Some of the sports podcasts I listen to talk about betting on games, and in particular, like to talk about combo bets that look juicy to them.  Bill Simmons is very big on this. These are the classic sucker's bets.  These disguised ripoffs are a great example of how Las Vegas makes its money. They look good, they aren't good. The argument why you should never make these bets comes from the first week of your probability and statistics course.  Or just your own doing a little arithmetic on your own.

A 70% bet looks great.  You think your football team is likely to win this matchup seven times out of ten?  Awesome.  Who wouldn't put money down on that.  Then there's this other game over here, and one of the teams is a big favorite.  LSU over Clemson seven times out of ten, right?  Maybe eight times out of ten. Put money on it!

70% times 70% = 49% is the classic example.  Less than half.  Keep thinking like that and you are out of money soon. But they keep you coming back with that misdirection. Even a really good bet at 80% gets almost down to 50% with the third repetition. Gee, THAT looks like a good bet, and THAT looks like a good bet, and the payoff is tremendous! Where's my checkbook?
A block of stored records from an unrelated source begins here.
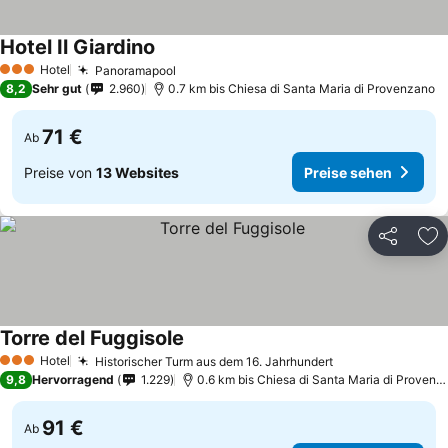
Hotel Il Giardino
Preise sehen
Hotel
Panoramapool
Preise sehen
3 Sterne
8,2
Sehr gut
2.960
0.7 km bis Chiesa di Santa Maria di Provenzano
71 €
Ab
Preise von
13 Websites
Preise sehen
Teilen
Zu
Torre del Fuggisole
Preise sehen
Hotel
Historischer Turm aus dem 16. Jahrhundert
Preise sehen
3 Sterne
9,8
Hervorragend
1.229
0.6 km bis Chiesa di Santa Maria di Provenz
91 €
Ab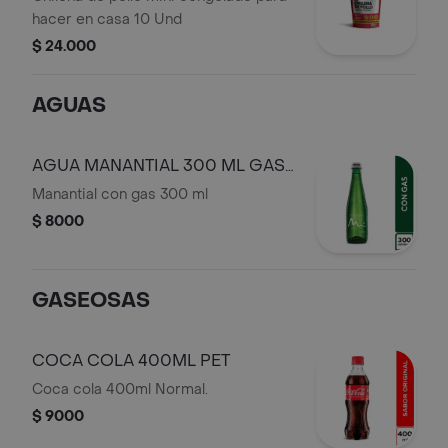
hacer en casa 10 Und
$ 24.000
AGUAS
AGUA MANANTIAL 300 ML GAS
VIDRIO
Manantial con gas 300 ml
$ 8000
GASEOSAS
COCA COLA 400ML PET
Coca cola 400ml Normal.
$ 9000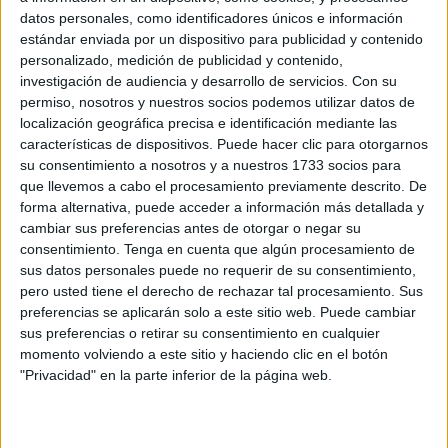
Este servicio de seguridad está recogido en tres lotes
datos personales, como identificadores únicos e información
distintos destinados, también, a tres servicios diferentes: el
estándar enviada por un dispositivo para publicidad y contenido
personalizado, medición de publicidad y contenido,
centro de realojo temporal
para colectivos vulnerables, el
investigación de audiencia y desarrollo de servicios.
Con su
equipo técnico y, por último, el Centro de Menores
permiso, nosotros y nuestros socios podemos utilizar datos de
Infractores Punta Blanca, dependientes del
Área de
localización geográfica precisa e identificación mediante las
Menores
de la Ciudad.
características de dispositivos. Puede hacer clic para otorgarnos
su consentimiento a nosotros y a nuestros 1733 socios para
En todos los casos, este contrato está previsto para dos
que llevemos a cabo el procesamiento previamente descrito. De
años de duración, prorrogables por otras tres anualidades,
forma alternativa, puede acceder a información más detallada y
cambiar sus preferencias antes de otorgar o negar su
e importes que, en el conjunto, tiene un valor estimado de
consentimiento.
Tenga en cuenta que algún procesamiento de
contrato
superior a los 6’5 millones de euros (6.710.525
sus datos personales puede no requerir de su consentimiento,
de euros) en el caso de los dos años de contrato más la
pero usted tiene el derecho de rechazar tal procesamiento. Sus
prórroga de tres.
preferencias se aplicarán solo a este sitio web. Puede cambiar
sus preferencias o retirar su consentimiento en cualquier
Se trata de un procedimiento abierto y tramitación
momento volviendo a este sitio y haciendo clic en el botón
"Privacidad" en la parte inferior de la página web.
ordinaria. Publicado el pasado 11 de junio, las empresas
pueden optar a uno o varios lotes, podrán presentar sus
ofertas hasta el próximo 9 de julio del presente año.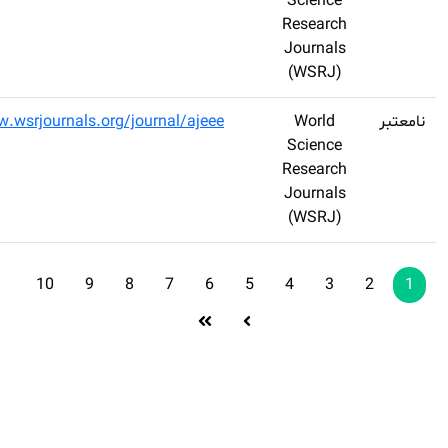
of Computer and
communication
Engineering
Advance Journal
www.wsrjournals.org
of Electrical and
Electronics
Engineering
10
9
If you want to bet something, just bet it.  Don't combo it with anything else. Thane of Glamis, Thane of Cawdor, King hereafter. They are sucking you in.

1 comment:

Jonathan said...

People are bad at estimating conditional probabilities. In politics that might be Trump-prosecution predictions on the Left and civil-war predictions on the Right. When you have to string together chains of unlikely events to convince yourself that a particular outcome is likely, it should be a clue that it's not likely. Conspiracy thinking is based on similar kinds of errors in estimating odds.